How do we create opportunities for this development to happen? What role do we have at each stage in development of individuals and groups and what options does this role give us as leaders? The top half of this figure illustrates the development process. The bottom half explores the role we have as leaders and how this may have to vary to allow development to occur.
It seems that what is often required initially (on the left of the figure) is a leader who is directive, sets boundaries and parameters that are not negotiable or that the young people have no input into. On the right side of the continuum, is a leader who has become much less directive, where their role is now facilitation of decision making being made by the group. This role involves aspects of power sharing, giving choice, negotiating and building responsibility (Jansen, 2008).
This implies that if we choose to adopt a development model then we must also adopt a contingency or situational leadership model where our style and role varies as the group develops. In reality it is seldom that leaders will give total responsibility to a group, however from the young person’s perspective even a small amount of choice can feel a lot different than no choice at all, which is often the young person’s experience.
How does this model impact our initial leadership starting point with a group? Not all groups start on the less cohesive side of the continuum, some may already have a strong degree of interdependence and maturity in place so a leader may not always begin their leadership style on the directive side either. Some factors that influence the group’s development and can act as indicators of their current development needs may be; the age of young people, the size of group, how well the leader knows the group, the setting and type of activity, prior experience and competence of the group.

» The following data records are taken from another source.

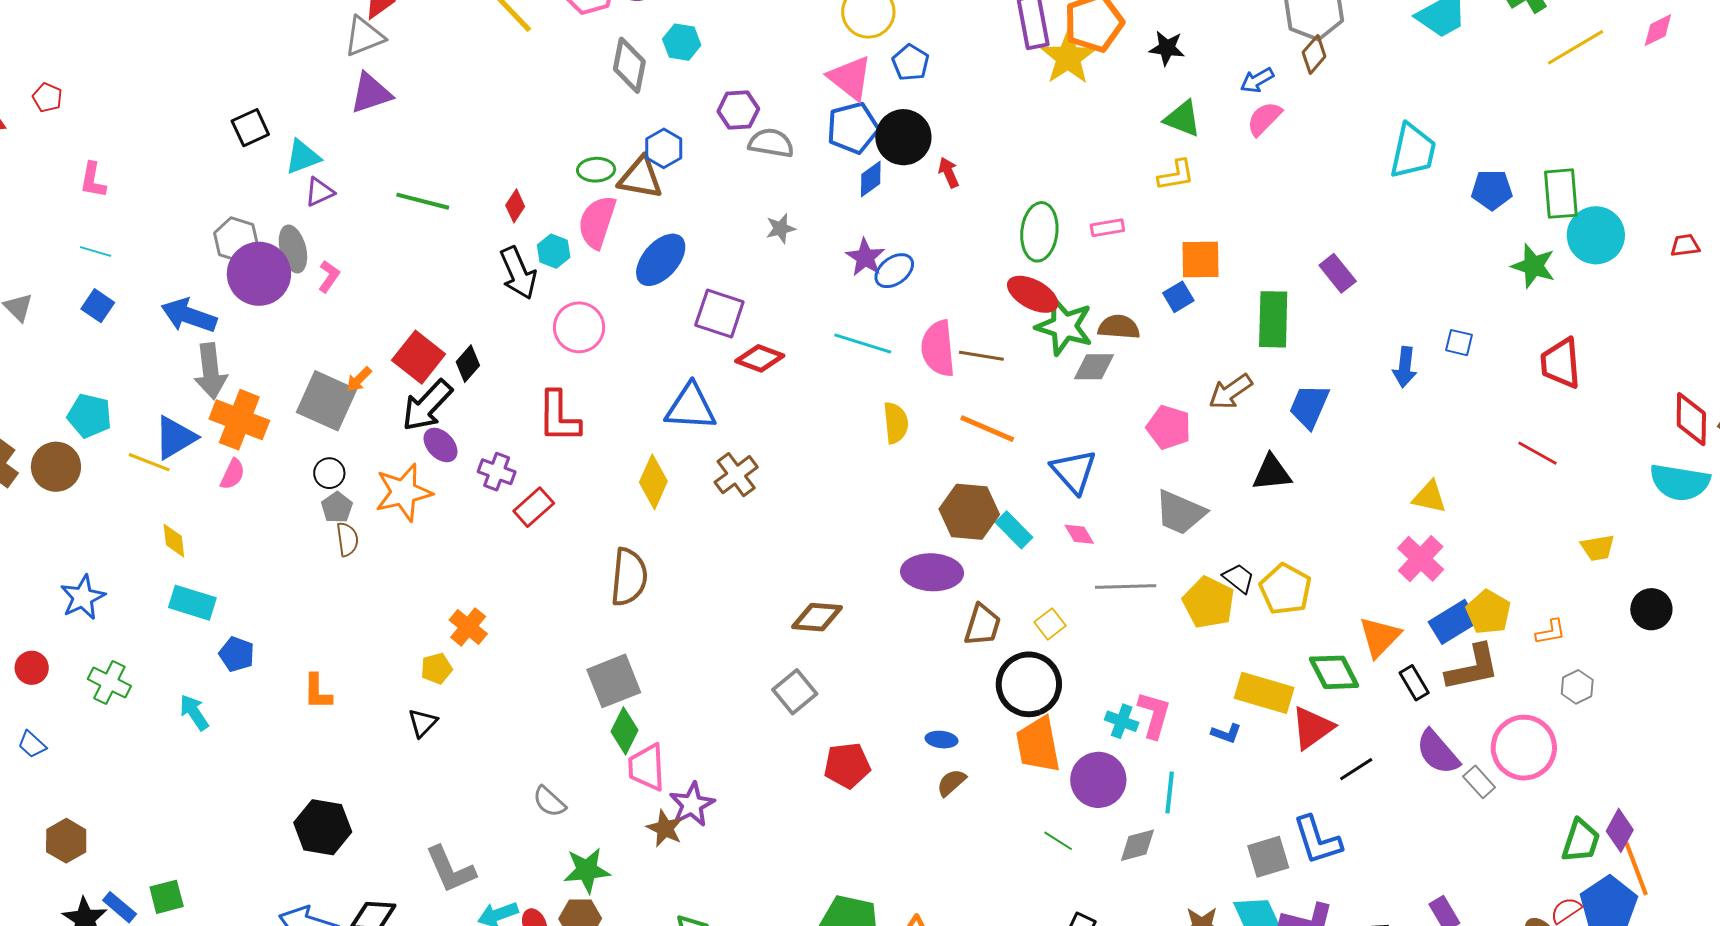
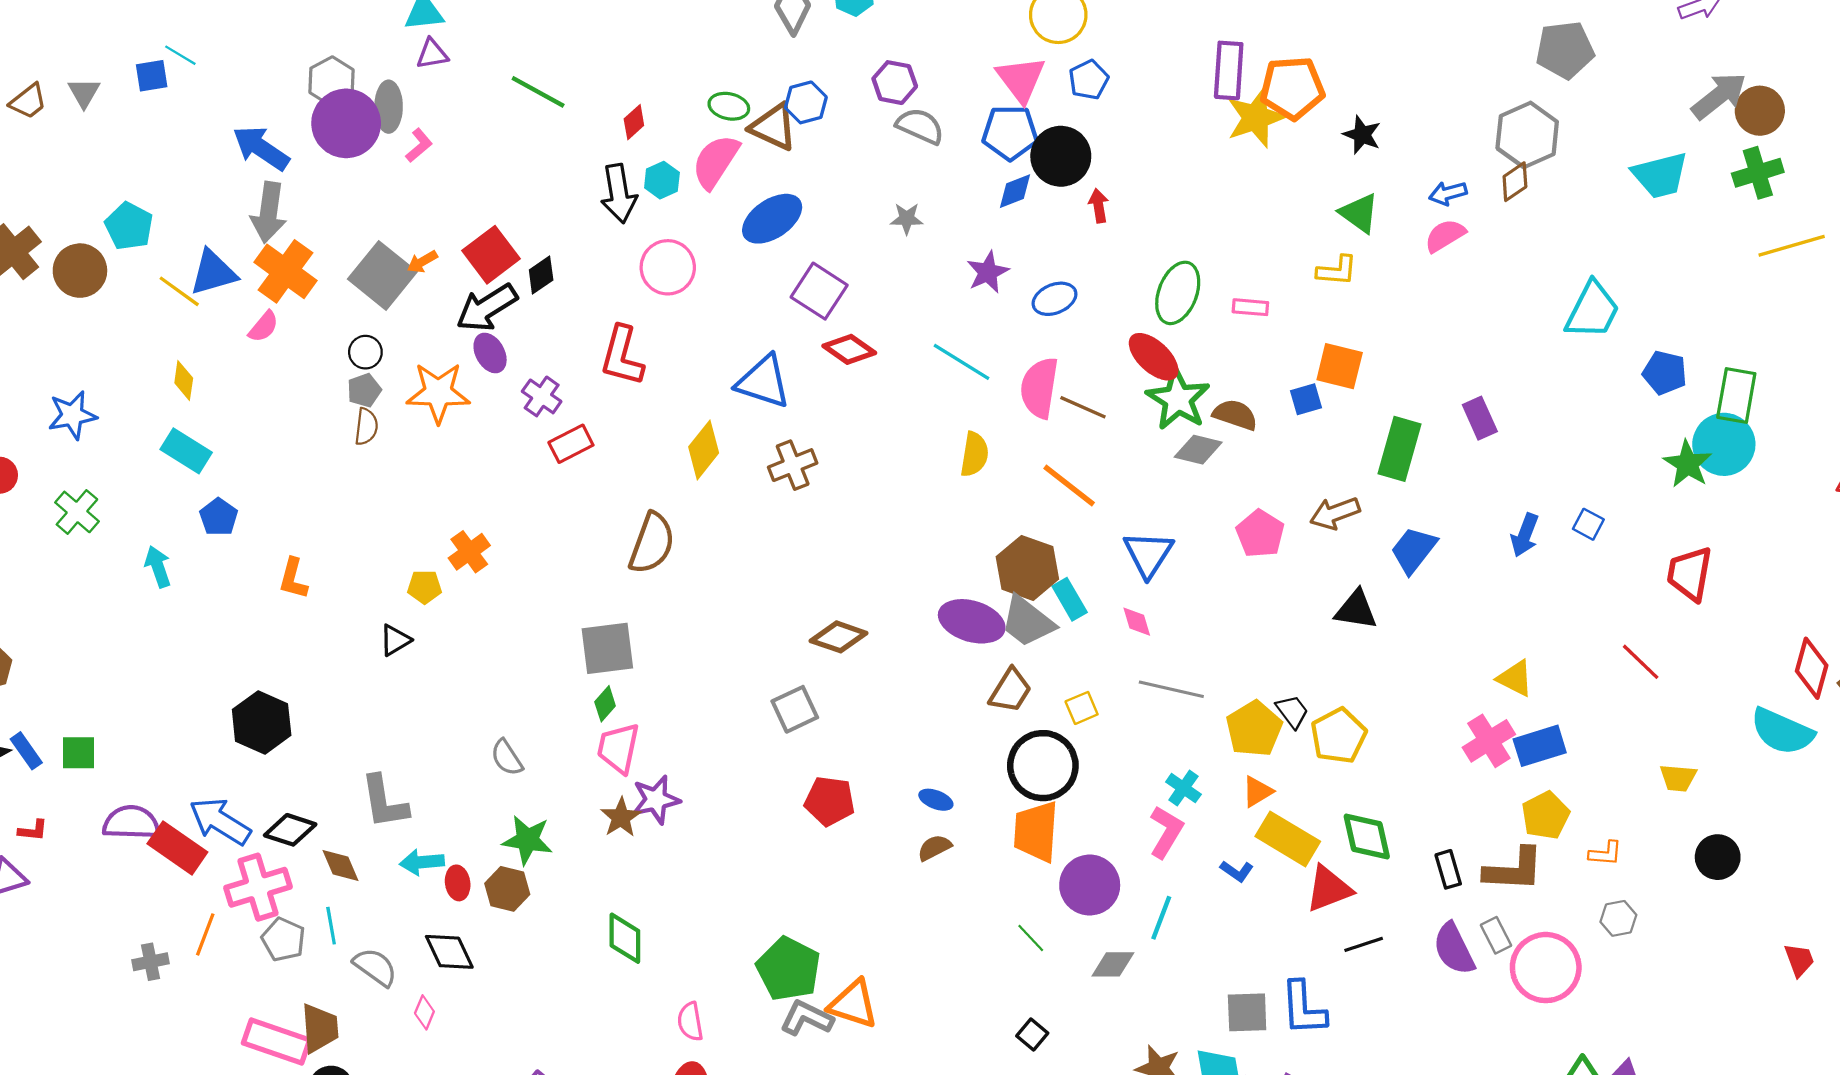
cyan circle: (1596, 235) -> (1724, 444), moved
blue ellipse: (894, 271) -> (1054, 299), moved
blue square: (98, 306) -> (152, 76), moved, turned 32
gray trapezoid: (1180, 512) -> (1027, 622), moved
blue rectangle: (1453, 622) -> (1540, 746), moved
orange triangle: (1380, 637) -> (1257, 792), moved, size x0.7
cyan cross: (1122, 721) -> (1183, 788), moved
green diamond: (624, 731) -> (605, 704), size x0.7
gray rectangle: (1479, 782) -> (1496, 935), moved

The model of situational leadership being described here requires the leader to be tuned into the needs of the group and adapt their style and role to suit the current group needs. It also requires the leader to continually be looking for opportunities to induct the group into taking responsibility for some of the choices in the programme, to share some of their power. It has also suggested that leaders are likely to have a preferred style and that challenges exist when the leadership style required to match the developmental stage is different to this ‘natural’ style. However unless these challenges are met, it is possible and even likely that the leader can in fact impede the development of a group and the individuals within it.